----- PROVIDED DATA -----

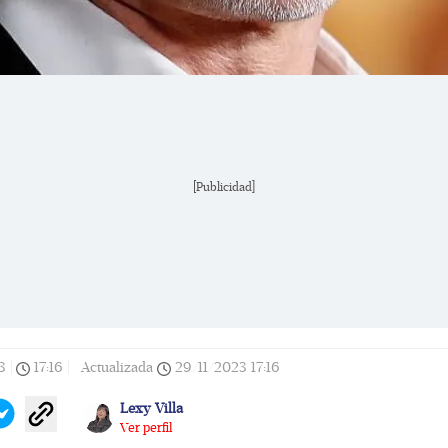
[Publicidad]
3
|
17:16
|
Actualizada
29/11/2023
17:16
Lexy Villa
Ver perfil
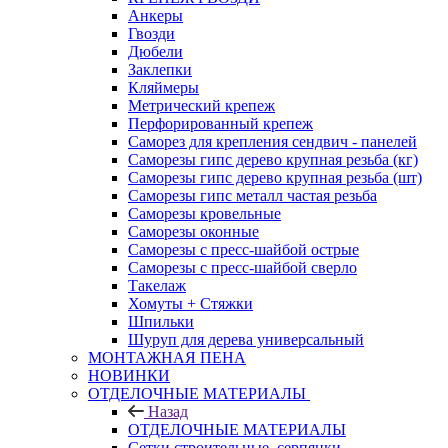
Анкеры
Гвозди
Дюбели
Заклепки
Кляймеры
Метрический крепеж
Перфорированный крепеж
Саморез для крепления сендвич - панелей
Саморезы гипс дерево крупная резьба (кг)
Саморезы гипс дерево крупная резьба (шт)
Саморезы гипс металл частая резьба
Саморезы кровельные
Саморезы оконные
Саморезы с пресс-шайбой острые
Саморезы с пресс-шайбой сверло
Такелаж
Хомуты + Стяжки
Шпильки
Шуруп для дерева универсальный
МОНТАЖНАЯ ПЕНА
НОВИНКИ
ОТДЕЛОЧНЫЕ МАТЕРИАЛЫ
Назад
ОТДЕЛОЧНЫЕ МАТЕРИАЛЫ
Сетки строительные, серпянки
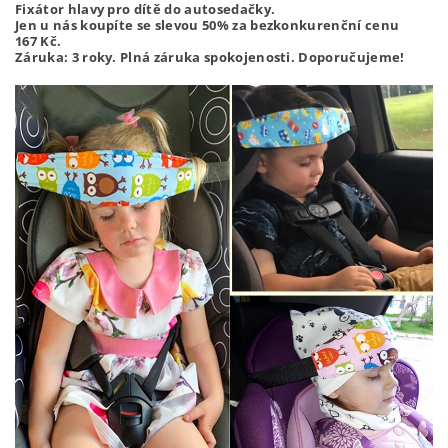
Fixátor hlavy pro dítě do autosedačky.
Jen u nás koupíte se slevou 50% za bezkonkurenční cenu
167
Kč.
Záruka: 3 roky. Plná záruka spokojenosti. Doporučujeme!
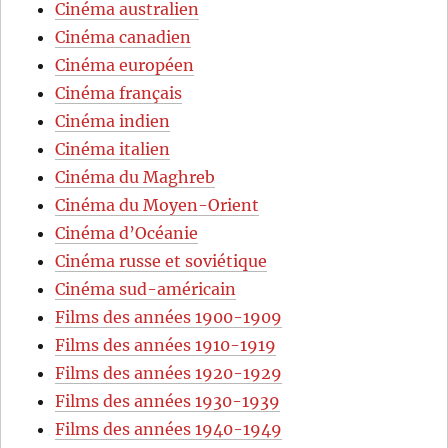
Cinéma australien
Cinéma canadien
Cinéma européen
Cinéma français
Cinéma indien
Cinéma italien
Cinéma du Maghreb
Cinéma du Moyen-Orient
Cinéma d’Océanie
Cinéma russe et soviétique
Cinéma sud-américain
Films des années 1900-1909
Films des années 1910-1919
Films des années 1920-1929
Films des années 1930-1939
Films des années 1940-1949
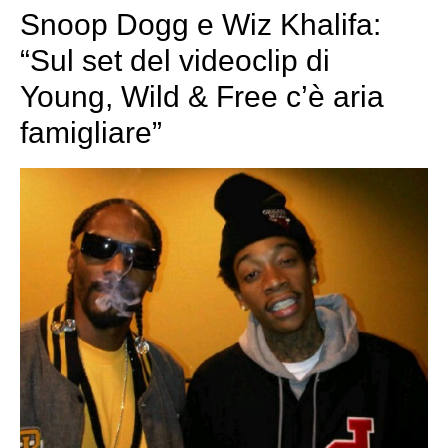
Snoop Dogg e Wiz Khalifa:
“Sul set del videoclip di
Young, Wild & Free c’è aria
famigliare”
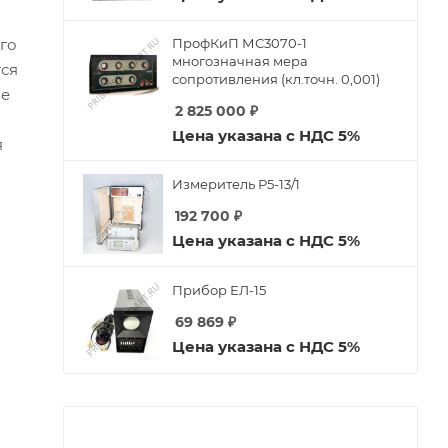
ПрофКиП МС3070-1
го
многозначная мера
тся
сопротивления (кл.точн. 0,001)
ые
2 825 000
₽
Цена указана с НДС 5%
я
Измеритель Р5-13/1
192 700
₽
Цена указана с НДС 5%
Прибор ЕЛ-15
69 869
₽
Цена указана с НДС 5%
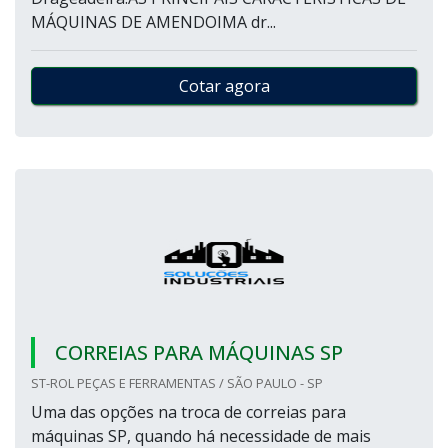
MÁQUINAS DE AMENDOIMA dr...
Cotar agora
CORREIAS PARA MÁQUINAS SP
ST-ROL PEÇAS E FERRAMENTAS / SÃO PAULO - SP
Uma das opções na troca de correias para
máquinas SP, quando há necessidade de mais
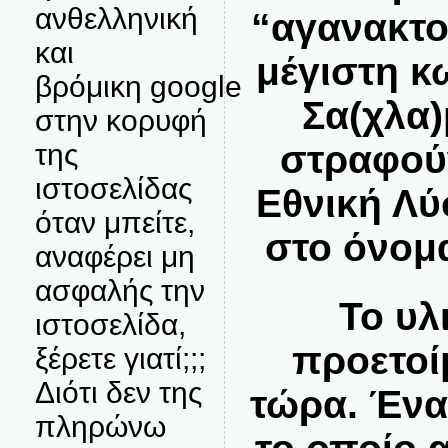
ανθελληνική
“αγανακτο
και
μέγιστη κ
βρόμικη google
Σα(χλα
στην κορυφή
στραφού
της
ιστοσελίδας
Εθνική Λύ
όταν μπείτε,
στο όνομ
αναφέρει μη
ασφαλής την
Το υλ
ιστοσελίδα,
προετοί
ξέρετε γιατί;;;
Διότι δεν της
τώρα. Ένα
πληρώνω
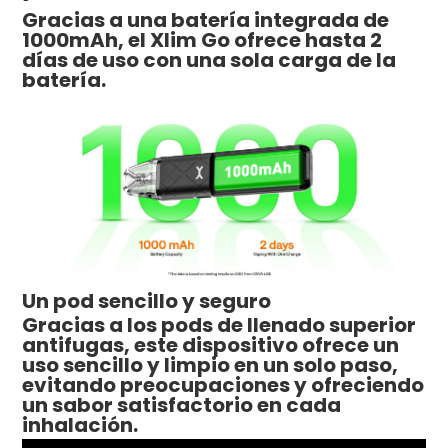
Gracias a una batería integrada de
1000mAh, el Xlim Go ofrece hasta 2
días de uso con una sola carga de la
batería.
Un pod sencillo y seguro
Gracias a los pods de llenado superior
antifugas, este dispositivo ofrece un
uso sencillo y limpio en un solo paso,
evitando preocupaciones y ofreciendo
un sabor satisfactorio en cada
inhalación.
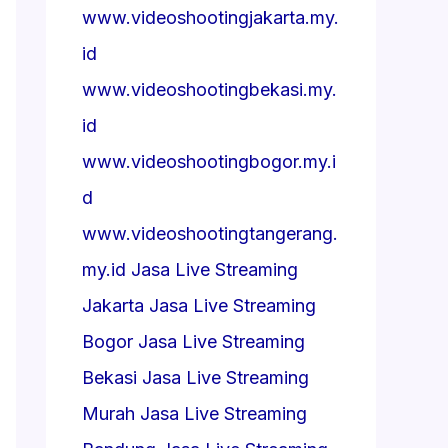
www.videoshootingjakarta.my.
id
www.videoshootingbekasi.my.
id
www.videoshootingbogor.my.i
d
www.videoshootingtangerang.
my.id
Jasa Live Streaming
Jakarta
Jasa Live Streaming
Bogor
Jasa Live Streaming
Bekasi
Jasa Live Streaming
Murah
Jasa Live Streaming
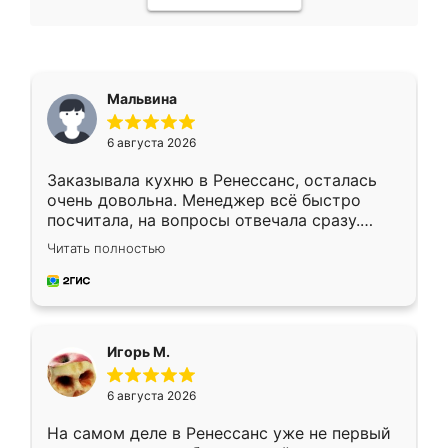
Мальвина
6 августа 2026
Заказывала кухню в Ренессанс, осталась
очень довольна. Менеджер всё быстро
посчитала, на вопросы отвечала сразу.
Замерщик приехал в субботу, подошёл к
Читать полностью
делу со всей ответственностью. Собрали
за день, ребята работали аккуратно, даже
пыли почти не было. Качество отличное,
ящики ходят плавно, ничего не скрипит.
Всё подошло как влитое.
Игорь М.
6 августа 2026
На самом деле в Ренессанс уже не первый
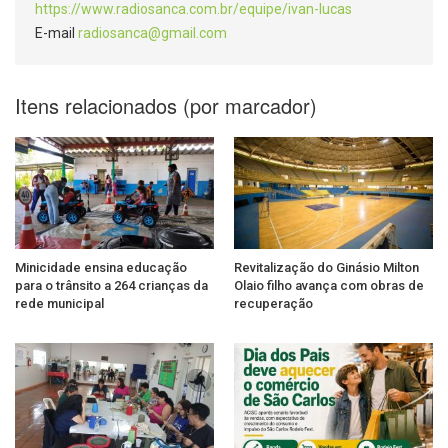
https://www.radiosanca.com.br/equipe/ivan-lucas
E-mail
radiosanca@gmail.com
Itens relacionados (por marcador)
Minicidade ensina educação
Revitalização do Ginásio Milton
para o trânsito a 264 crianças da
Olaio filho avança com obras de
rede municipal
recuperação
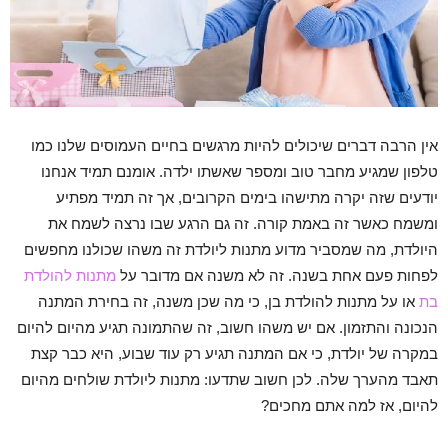
אין הרבה דברים שיכולים להיות מרגשים בחיים העמוסים שלנו כמו
טלפון שמגיע מחבר טוב ומספר שאשתו ילדה. אומנם תמיד אנחנו
יודעים שזה יקרה מתישהו בימים הקרובים, אך זה תמיד מפתיע
ומשמח כאשר זה באמת קורה. זה גם הרגע שבו נרצה לשמח את
היולדת, מה שמסביר מדוע מתנות ליולדת זה משהו שכולנו מחפשים
לפחות פעם אחת בשנה. זה לא משנה אם מדובר על
מתנות
להולדת
בת
או על מתנות להולדת בן, כי מה שכן משנה, זה בחירת המתנה
הנכונה והתזמון. אם יש משהו חשוב, זה שהתמונה תגיע מהיום להיום
במקרה של יולדת, כי אם המתנה תגיע רק עוד שבוע, היא כבר קצת
תאבד מהערך שלה. לכן חשוב שתדעו: מתנות ליולדת שולחים מהיום
להיום, אז למה אתם מחכים?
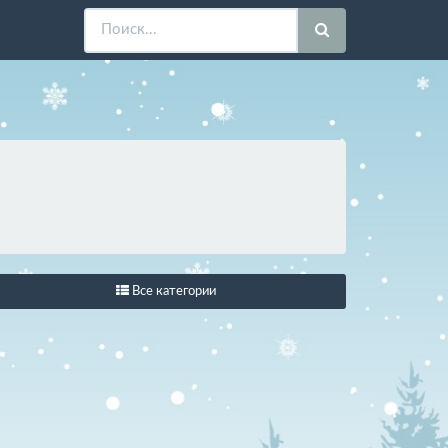
Все категории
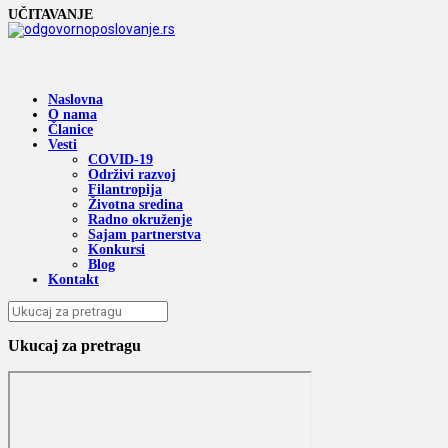
UČITAVANJE
Naslovna
O nama
Članice
Vesti
COVID-19
Održivi razvoj
Filantropija
Životna sredina
Radno okruženje
Sajam partnerstva
Konkursi
Blog
Kontakt
Ukucaj za pretragu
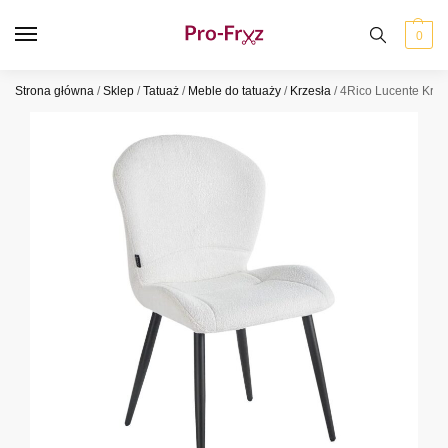
0
Strona główna
/
Sklep
/
Tatuaż
/
Meble do tatuaży
/
Krzesła
/
4Rico Lucente Krzes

-----

** TASK DESCRIPTION **
Repeat only the lines from the one with "אין הרבה דברים" through the end of the data, both included and exactly as written. Pictures stay out of the copy.

** THE ANSWER **
אין הרבה דברים שיכולים להיות מרגשים בחיים העמוסים שלנו כמו
טלפון שמגיע מחבר טוב ומספר שאשתו ילדה. אומנם תמיד אנחנו
יודעים שזה יקרה מתישהו בימים הקרובים, אך זה תמיד מפתיע
ומשמח כאשר זה באמת קורה. זה גם הרגע שבו נרצה לשמח את
היולדת, מה שמסביר מדוע מתנות ליולדת זה משהו שכולנו מחפשים
לפחות פעם אחת בשנה. זה לא משנה אם מדובר על
מתנות
להולדת
בת
או על מתנות להולדת בן, כי מה שכן משנה, זה בחירת המתנה
הנכונה והתזמון. אם יש משהו חשוב, זה שהתמונה תגיע מהיום להיום
במקרה של יולדת, כי אם המתנה תגיע רק עוד שבוע, היא כבר קצת
תאבד מהערך שלה. לכן חשוב שתדעו: מתנות ליולדת שולחים מהיום
להיום, אז למה אתם מחכים?
Все категории
UČITAVANJE
Naslovna
O nama
Članice
Vesti
COVID-19
Održivi razvoj
Filantropija
Životna sredina
Radno okruženje
Sajam partnerstva
Konkursi
Blog
Kontakt
Ukucaj za pretragu
0
Strona główna
/
Sklep
/
Tatuaż
/
Meble do tatuaży
/
Krzesła
/
4Rico Lucente Krzes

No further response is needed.